Come on. That hardly seems fair — you don’t think a woman can ever can realize it was assault after the fact, or change her mind in the moment?
No, she cannot. The body has its own desires. And a girl can think one thing, and what she wants in her body can be responding in a different way. Her body is giving signals and her brain is doing something else. That’s why she shouldn’t be putting herself into situations that are compromising.
And men can keep going about their lives and not change any of their behaviour?
No, men have a responsibility to behave honourably.
That doesn’t always happen.
The knights in the medieval period after the Dark Ages [produced] rough and crude warriors, and so the code of chivalry began. But a man cannot just behave like a Viking. We’re past that. But the point is, if there’s so much suspicion between the sexes and so much ignorance between the sexes, you’re going to get this [problem between men and women]. What I don’t like is the feminist reduction of every discussion of dating to rape.
You’ve written a lot about Madonna. What’s your beef with her?
I don’t have a beef with Madonna! I said in the early 1990s that Madonna is the future of feminism. And it happened. The 1990s were the age of pro-sex feminism, Madonna feminism. But then we somehow seem to have receded from it, I’m not sure why. She’s a major historical figure and when she passes, the retrospectives will loom larger and larger in history because right now we just see the present Madonna and it’s, like, cringe-making.

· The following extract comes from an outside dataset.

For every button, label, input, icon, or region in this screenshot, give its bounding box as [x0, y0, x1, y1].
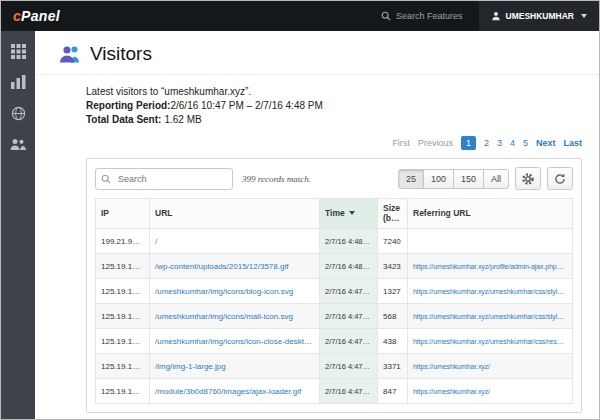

This Madonna dropped the ball and is no longer thinking for herself as a major artist. [She] just wants to remain in the news at any cost and is competing with the young. It’s like a post-menopausal identity crisis.
You don’t like that she’s speaking out about sexism and wearing revealing clothing to the Met Gala?
Yeah, she’s wearing this outfit with her butt hanging out! She got to this feminist thing pretty late, during the Hillary campaign. She’s never talked feminism before, and then she gave this bleary speech when she was getting some award and was criticizing me, saying that I had accused her of objectification… She got me mixed up with Gloria Steinem.
This interview has been edited and condensed for length and clarity.